Context aware surveillance system using a hybrid sensor network

Info

Patent number: 7619647
Type: Grant
Filed: Apr 20, 2005
Date of Patent: Nov 17, 2009
Patent Publication Number: 20060238618
Assignee: Mitsubishi Electric Research Laboratories, Inc. (Cambridge, MA)
Inventors: Christopher R. Wren (Arlington, MA), Ugur M. Erdem (Melrose, MA), Ali J. Azarbayejani (Boston, MA)
Primary Examiner: Andy S Rao
Attorney: Dirk Brinkman
Application Number: 11/110,528

Abstract

A surveillance system detects events in an environment. The system includes a camera arranged in the environment, and multiple context sensors arranged in the environment. The sensors are configured to detect events in the environment. A processor is coupled to the camera and the context sensors via a network. The processor provides the camera with actions based only on the events detected by the context sensors. The actions cause the camera to view the detected events.

Description

Description

FIELD OF THE INVENTION

This invention relates generally to sensor networks, and more particularly to a-hybrid network of cameras and motion sensors in a surveillance system.

BACKGROUND OF THE INVENTION

There is an increasing need to provide security, efficiency, comfort, and safety for users of environments, such as buildings. Typically, this is done with sensors. When monitoring an environment with sensors, it is important to have a measure of a global context of the environment to make decisions about how best to deploy limited resources. This global context is important because decisions made based on single sensors, e.g., a single cameras, are necessarily made with incomplete data. Therefore, the decisions are unlikely to be optimal. However, it is difficult to recover the global context using conventional sensors due to equipment cost, installation cost, and privacy concerns.

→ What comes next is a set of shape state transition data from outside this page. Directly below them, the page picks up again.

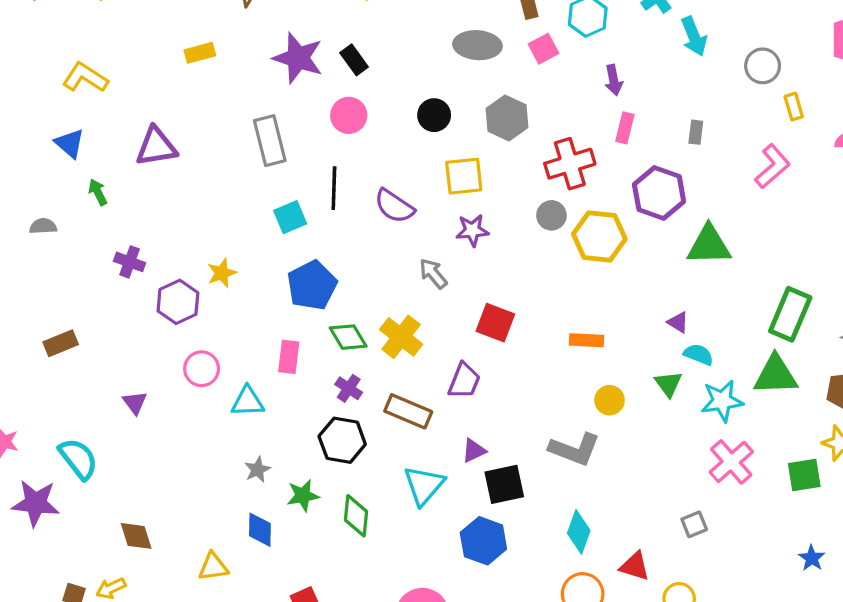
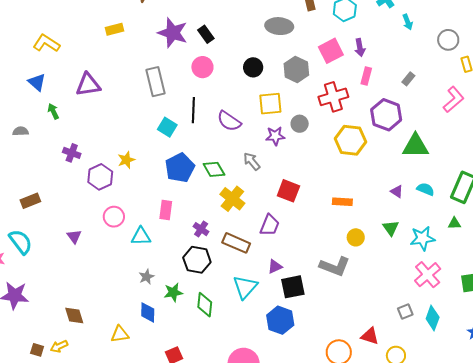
cyan arrow: (694, 36) -> (408, 22), size x0.7
pink square: (543, 49) -> (331, 51), moved, size x1.4
gray rectangle: (696, 132) -> (408, 79), turned 32
gray circle: (551, 215) -> (300, 124), moved
cyan square: (290, 217) -> (167, 127), turned -36
green diamond: (348, 337) -> (214, 169), moved
cyan semicircle: (699, 354) -> (426, 189), moved
green triangle: (776, 375) -> (454, 223), size x0.5
cyan semicircle: (78, 459) -> (21, 242), moved
cyan diamond: (579, 532) -> (433, 318), moved

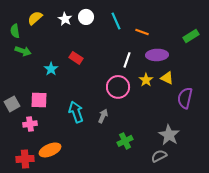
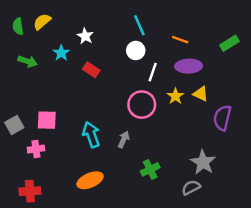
white circle: (86, 17) -> (136, 50), moved
white star: (65, 19) -> (85, 36), moved
green semicircle: (15, 31) -> (18, 26), moved
orange line: (142, 32) -> (180, 40), moved
cyan star: (51, 69) -> (61, 53), moved
orange ellipse: (50, 150) -> (90, 180), moved

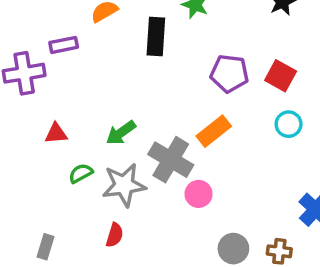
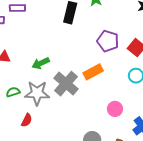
green semicircle: (81, 173) -> (13, 92), moved
pink circle: (199, 194) -> (115, 109), moved

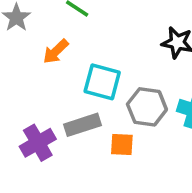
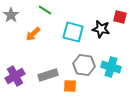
cyan square: (102, 82) -> (73, 32), moved
purple cross: (38, 143) -> (15, 76), moved

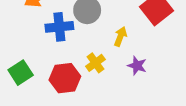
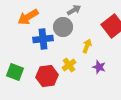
green square: (21, 73) -> (15, 72), turned -36

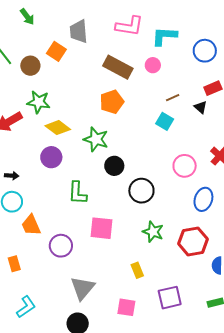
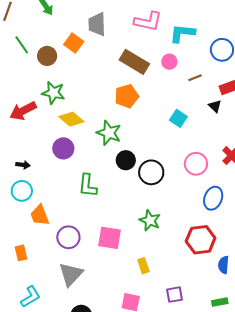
brown line: (173, 98) -> (195, 78), moved
black circle: (141, 191) -> (151, 172), moved
pink square: (102, 228) -> (109, 238), moved
green star: (153, 232) -> (150, 220), moved
gray triangle: (83, 288) -> (71, 274), moved
purple square: (170, 298) -> (175, 295), size x0.7

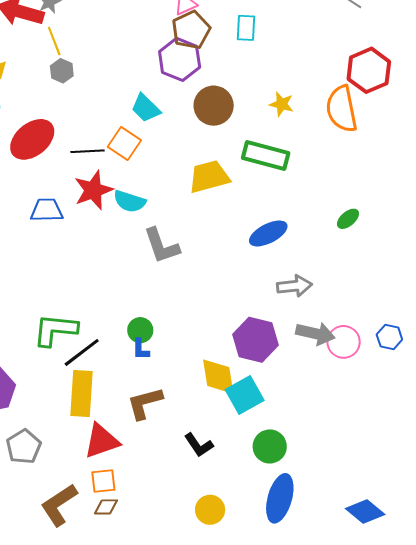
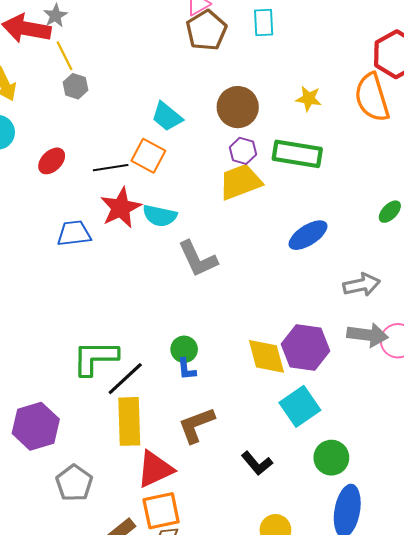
purple hexagon: (180, 59) -> (243, 151), moved, size x0.6
red ellipse: (32, 139) -> (52, 161), size x0.6
gray arrow: (294, 286) -> (362, 285), moved
yellow diamond: (218, 377) -> (266, 356), moved
orange square: (103, 481) -> (161, 511), size x1.4

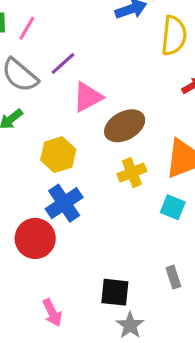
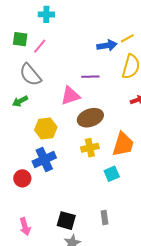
purple line: (63, 63) -> (90, 77), moved, turned 30
cyan square: (173, 207) -> (112, 174), turned 35
red circle: (35, 238) -> (22, 178), size x0.7

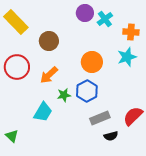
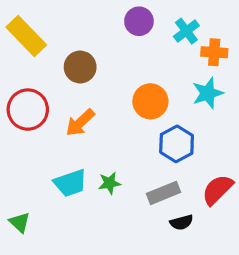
cyan cross: (105, 19) -> (186, 31), moved
blue hexagon: (87, 91) -> (177, 144), moved
green star: (64, 95) -> (110, 183), moved
cyan trapezoid: (43, 112) -> (70, 183), turned 40

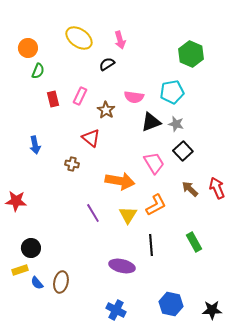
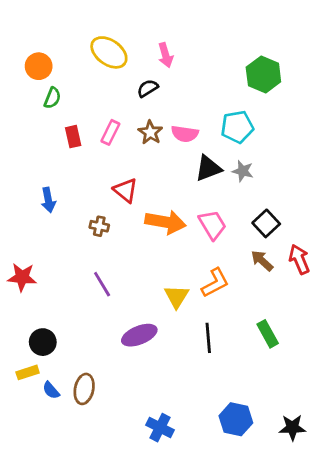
brown star: (106, 110) -> (150, 132), moved
black square: (183, 151) -> (266, 223), moved
orange arrow: (120, 181) -> (166, 222), moved
purple line: (93, 213) -> (102, 284), moved
purple ellipse: (122, 266) -> (139, 335), moved, turned -35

Some of the sensors can be relatively simple, e.g., motion detectors. Motion detectors can occasionally signal an unusual event with a single bit. Bits from multiple sensors can indicate temporal relationships between the events. Other sensors are more complex. For example, pan-tilt-zoom (PTZ) cameras generate a continuous stream of high-fidelity information about an environment at a very high data rate and computational cost to interpret that data. However, it is impractical to completely cover the entire environment with such complex sensors.

Therefore, it makes sense to install a large number of simple sensors, such as motion detectors, and only a smaller number of complex PTZ cameras. However, it is labor intensive to specify the mapping between a large network of simple sensors and the actions that the system needs to make based on that data, particularly, when the placement of the sensors needs to change over time as the physical structure of the environment is reconfigured.

Therefore, it is desired to dynamically acquire action policies given a hybrid sensor network arranged in an environment, activity of users of the environment, and application specific feedback about the appropriateness of the actions.

In particular, it is desired to optimize expensive and limited resources, the attention of a lone security guard, a single monitoring station, network bandwidth of a video recording system, the placement of elevator cabs in a building, or the utilization of energy for heating, cooling, ventilation or lighting.

Without loss of generality, the invention is concerned particularly with a PTZ camera. The PTZ camera enables a surveillance system to acquire high-fidelity video of events in an environment. However, the PTZ camera must be pointed at locations where interesting events occur. Thus, in this example application, the limited resource is orienting the camera.

When the PTZ camera is pointing at empty space, the resource is wasted. Some PTZ cameras can be pointed manually at an interesting event. However, this assumes that the event has already been detected. Other PTZ cameras aimlessly scan the environment in a repetitive pattern, oblivious to events. In either case, resources are wasted.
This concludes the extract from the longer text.